‘Berlin’ movie review: Aparshakti Khurana and Ishwak Singh become the voice of dissent in this subversive espionage thriller

Mood and meaning mingle as director Atul Sabharwal lifts the iron curtain to expose the mean side of the spy business

Updated - September 13, 2024 05:58 pm IST

A still from ‘Berlin’ 

A still from ‘Berlin’ 

Set in the Delhi winter of 1993 when the Iron Curtain had just lifted over Europe after years of Cold War, Berlin takes us to the period when India was still under Soviet influence in more ways than one. The American dream was looked at with suspicion. It was still cool to be called a socialist and liberalisation had yet to find its footing. The times when mobile libraries sold Alexander Pushkin’s poetry, Delhi’s Russian Culture Centre was a hub of cultural activity, and cryogenic engines and Scud missiles were part of newspaper headlines have hardly been documented in popular culture.

Marked by unusual titles and internecine battles, in writer-director Atul Sabharwal’s films, one can listen to the solitude and struggle of consciousness. After Aurangzeb and Class of ‘83, he has once again painted a layered picture where the suffering and silences of the protagonists generate a heady psychological ferment without making a show of it. For a change, in a high-stakes espionage thriller, the make-believe feels like a lived experience.

Together with cinematographer Shree Namjoshi, Atul astutely recreates the atmosphere when spies were getting morphed into headless chickens. Ahead of the visit of Russian President Boris Yeltsin, there is hectic activity in the intelligence circuit. Ashok, a waiter at the Berlin Cafe — an adda for the exchange of classified information, situated somewhere in the arteries of Connaught Circus — is caught on charges of spying.

Berlin (Hindi)
Director: Atul Sabharwal
Cast: Aparshakti Khurana, Ishwak Singh, Rahul Bose, Kabir Bedi, Anupriya Goenka
Duration: 124 minutes
Storyline: When a deaf-mute waiter is arrested on charges of spying by an intelligence agency, a sign language teacher is brought as an interpreter. As the plot unravels, it becomes increasingly difficult who is dealing in classified information and who is putting a price on conscience

Deaf, mute, and an orphan, Ashok is a puzzle that both the Bureau and the Wing, the two intelligence agencies of the government, want to solve. His guile has cocked a snook at the trained and so-called able-bodied sleuths. The mandarins in the Bureau bring in a sign language teacher Pushkin Verma (Aparshakti Khurana) to access Ashok’s mind and interpret his obscure language for the sly and overbearing spymaster Sodhi (Rahul Bose). Once the game of question and answer gets going, Pushkin realises there is more to the case than what he has been briefed about. As Ashok speaks through Pushkin, words like patriotism and national pride start getting swapped with blackmail and honey trap much to the chagrin of Sodhi and his cohorts. It becomes increasingly difficult to decipher who is bartering classified information and who has compromised his conscience.

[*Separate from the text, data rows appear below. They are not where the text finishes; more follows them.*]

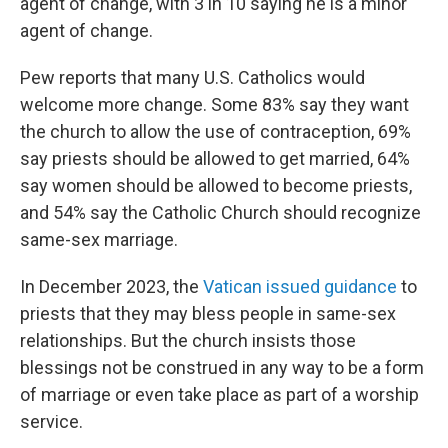
agent of change, with 3 in 10 saying he is a minor
agent of change.
Pew reports that many U.S. Catholics would
welcome more change. Some 83% say they want
the church to allow the use of contraception, 69%
say priests should be allowed to get married, 64%
say women should be allowed to become priests,
and 54% say the Catholic Church should recognize
same-sex marriage.
In December 2023, the
Vatican issued guidance
to
priests that they may bless people in same-sex
relationships. But the church insists those
blessings not be construed in any way to be a form
of marriage or even take place as part of a worship
service.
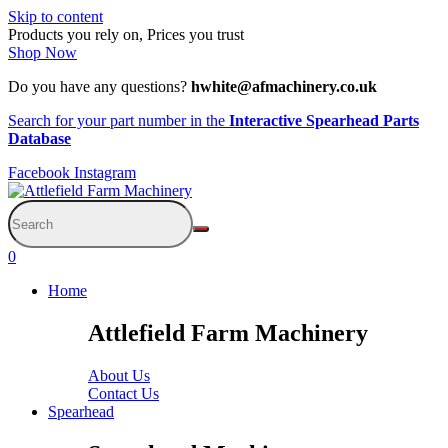
Skip to content
Products you rely on, Prices you trust
Shop Now
Do you have any questions?
hwhite@afmachinery.co.uk
Search for your part number in the
Interactive Spearhead Parts
Database
Facebook
Instagram
0
Home
Attlefield Farm Machinery
About Us
Contact Us
Spearhead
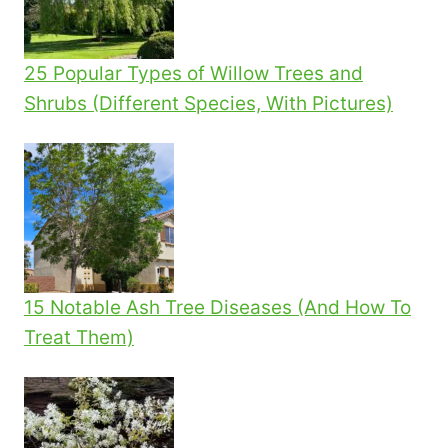
25 Popular Types of Willow Trees and
Shrubs (Different Species, With Pictures)
15 Notable Ash Tree Diseases (And How To
Treat Them)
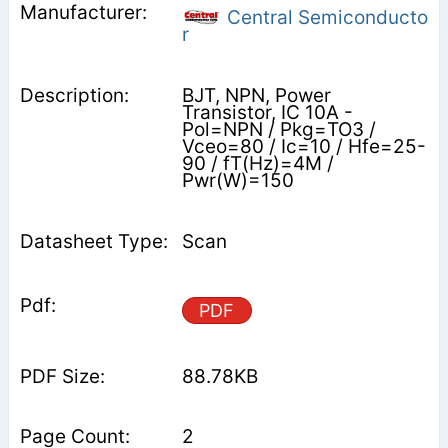
Central Semiconducto
r
BJT, NPN, Power
Transistor, IC 10A -
Pol=NPN / Pkg=TO3 /
Vceo=80 / Ic=10 / Hfe=25-
90 / fT(Hz)=4M /
Pwr(W)=150
Scan
PDF
88.78KB
2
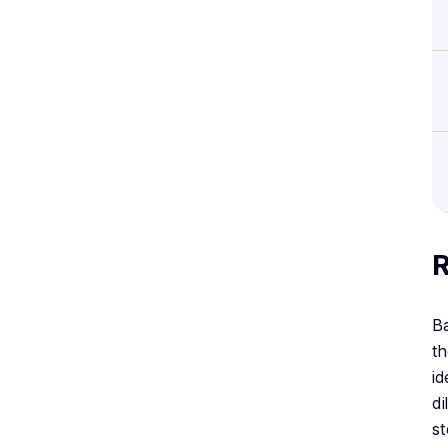
R
Ba
th
id
di
st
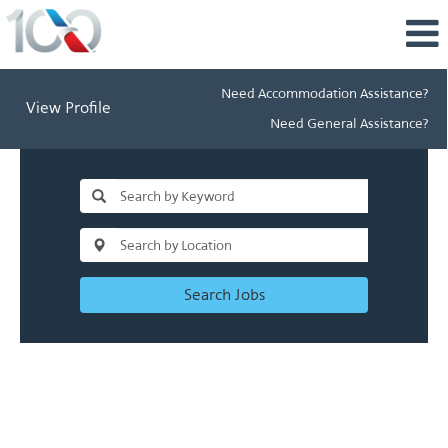
Need Accommodation Assistance?
View Profile
Need General Assistance?
Search Jobs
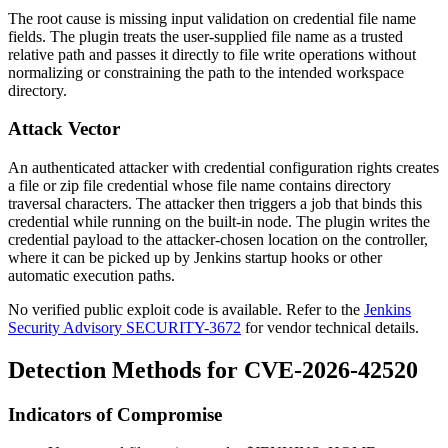
The root cause is missing input validation on credential file name
fields. The plugin treats the user-supplied file name as a trusted
relative path and passes it directly to file write operations without
normalizing or constraining the path to the intended workspace
directory.
Attack Vector
An authenticated attacker with credential configuration rights creates
a file or zip file credential whose file name contains directory
traversal characters. The attacker then triggers a job that binds this
credential while running on the built-in node. The plugin writes the
credential payload to the attacker-chosen location on the controller,
where it can be picked up by Jenkins startup hooks or other
automatic execution paths.
No verified public exploit code is available. Refer to the
Jenkins
Security Advisory SECURITY-3672
for vendor technical details.
Detection Methods for CVE-2026-42520
Indicators of Compromise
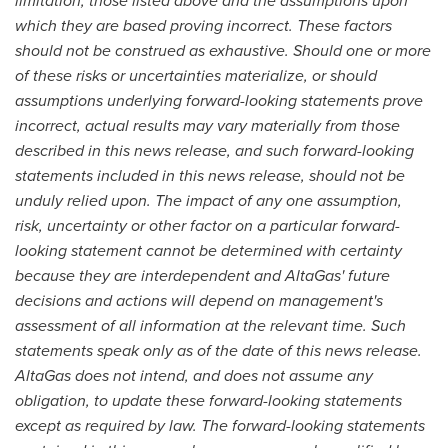
limitation, those listed above and the assumptions upon
which they are based proving incorrect. These factors
should not be construed as exhaustive. Should one or more
of these risks or uncertainties materialize, or should
assumptions underlying forward-looking statements prove
incorrect, actual results may vary materially from those
described in this news release, and such forward-looking
statements included in this news release, should not be
unduly relied upon. The impact of any one assumption,
risk, uncertainty or other factor on a particular forward-
looking statement cannot be determined with certainty
because they are interdependent and AltaGas' future
decisions and actions will depend on management's
assessment of all information at the relevant time. Such
statements speak only as of the date of this news release.
AltaGas does not intend, and does not assume any
obligation, to update these forward-looking statements
except as required by law. The forward-looking statements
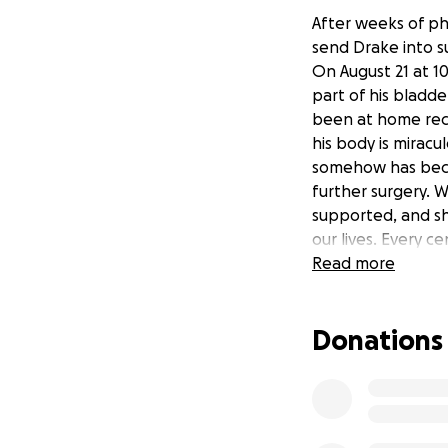
After weeks of ph
send Drake into s
On August 21 at 1
part of his bladde
been at home reco
his body is miracu
somehow has becom
further surgery. 
supported, and sh
our lives. Every ce
as our thank you.
Read more
Donations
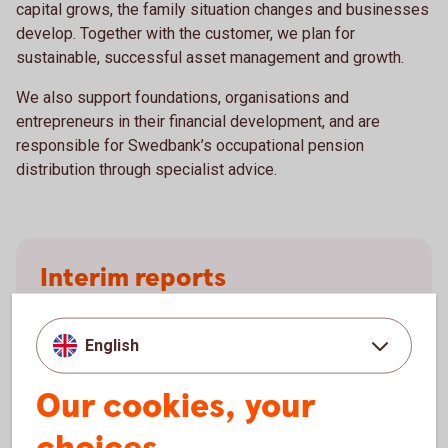
capital grows, the family situation changes and businesses
develop. Together with the customer, we plan for
sustainable, successful asset management and growth.
We also support foundations, organisations and
entrepreneurs in their financial development, and are
responsible for Swedbank’s occupational pension
distribution through specialist advice.
Interim reports
Results for Wealth Management (before 1 June
2026, Premium and Private Banking) are reported
English
quarterly.
Our cookies, your
Swedbank's interim
reports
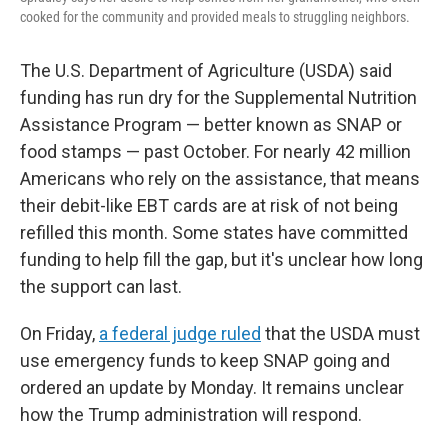
cooked for the community and provided meals to struggling neighbors.
The U.S. Department of Agriculture (USDA) said
funding has run dry for the Supplemental Nutrition
Assistance Program — better known as SNAP or
food stamps — past October. For nearly 42 million
Americans who rely on the assistance, that means
their debit-like EBT cards are at risk of not being
refilled this month. Some states have committed
funding to help fill the gap, but it's unclear how long
the support can last.
On Friday,
a federal judge ruled
that the USDA must
use emergency funds to keep SNAP going and
ordered an update by Monday. It remains unclear
how the Trump administration will respond.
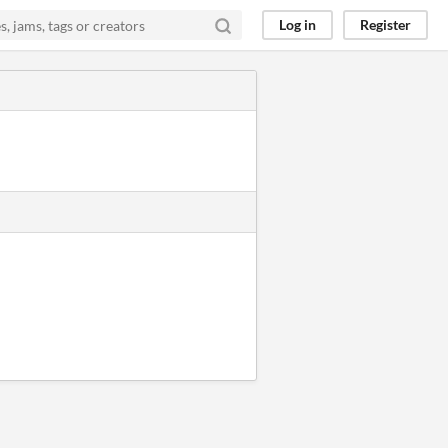
Log in
Register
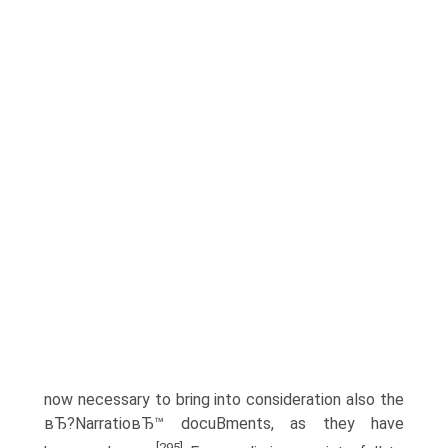
now necessary to bring into consideration also the
вЂ?NarratioвЂ™ docuВ­ments, as they have
[295]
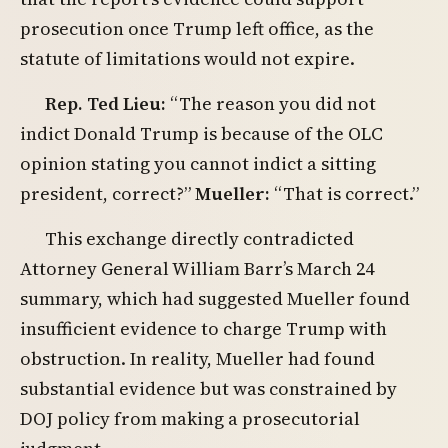
prosecution once Trump left office, as the
statute of limitations would not expire.
Rep. Ted Lieu:
“The reason you did not
indict Donald Trump is because of the OLC
opinion stating you cannot indict a sitting
president, correct?”
Mueller:
“That is correct.”
This exchange directly contradicted
Attorney General William Barr’s March 24
summary, which had suggested Mueller found
insufficient evidence to charge Trump with
obstruction. In reality, Mueller had found
substantial evidence but was constrained by
DOJ policy from making a prosecutorial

In sync with the glowering production design (Ashok Lokare and Sandeep Shelar) that becomes a character in the narrative, Berlin is brutal in its pursuit of truth. Eschewing the frills that we often associate with the genre in mainstream Hindi cinema, the narrative is constructed on subversion and meta moments. Like the Berlin Wall, the deaf and mute waiters keep the secrets of the agents intact on the information trading floor of the cafe.

After a point, the mute Ashok becomes the voice of the truth that Pushkin is desperate to save, but Sodhi is resolute on twisting it to serve the vested interests. For Sodhi, truth is what is recorded, signed off, and archived. The line touches a raw nerve for it is becoming increasingly difficult to keep one’s voice truthful and uncorrupted.

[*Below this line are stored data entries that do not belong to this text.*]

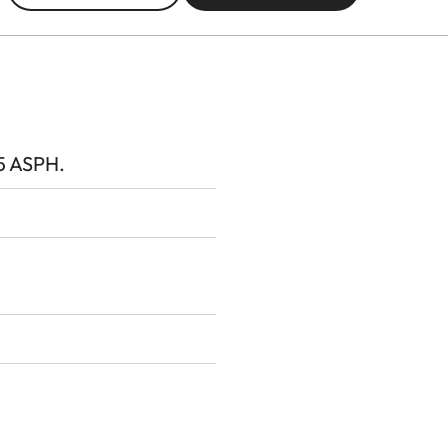
5 ASPH.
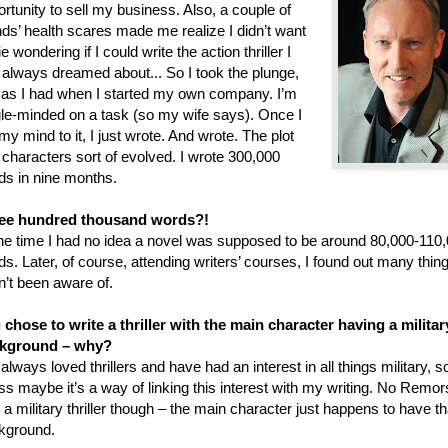
rtunity to sell my business. Also, a couple of
nds’ health scares made me realize I didn’t want
ie wondering if I could write the action thriller I
 always dreamed about... So I took the plunge,
t as I had when I started my own company. I’m
gle-minded on a task (so my wife says). Once I
my mind to it, I just wrote. And wrote. The plot
 characters sort of evolved. I wrote 300,000
ds in nine months.
ee hundred thousand words?!
the time I had no idea a novel was supposed to be around 80,000-110
s. Later, of course, attending writers’ courses, I found out many thing
n’t been aware of.
 chose to write a thriller with the main character having a militar
kground – why?
 always loved thrillers and have had an interest in all things military, so
s maybe it’s a way of linking this interest with my writing. No Remo
t a military thriller though – the main character just happens to have th
kground.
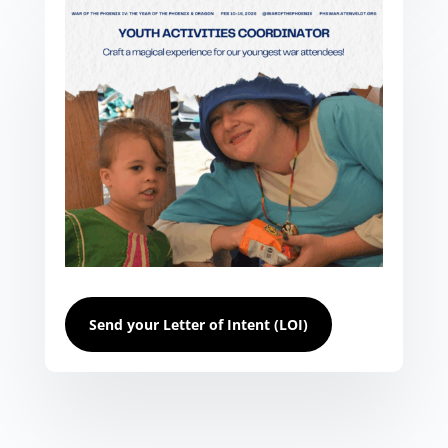
Send your Letter of Intent (LOI)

After Jubilee, Aparshakti once again shows that he is not a one-trick pony who only performs to comic beats. Ishwak catches the eye with his talkative pupils. Atul ensures there is a subtle but distinct difference between the sign language used by Pushkin and Ashok, while Rahul is menacing as the mean officer keen only on saving his skin.

The Brutalist architecture that dots the government buildings of Central Delhi forms a bleak backdrop and together with the cold colour palette complements the dour tone of the story. The angularity of the iconic Parikrama Tower feels ominous. Like the exposed concrete, the film is bereft of any glassy patch. A quotidian but perhaps the most shining symbol of subversion is the shoe cleaning machine, which perhaps found its way from Atul’s insightful documentary on Agra’s shoe industry, to signify the desperation of removing the dirt and sprucing up the image.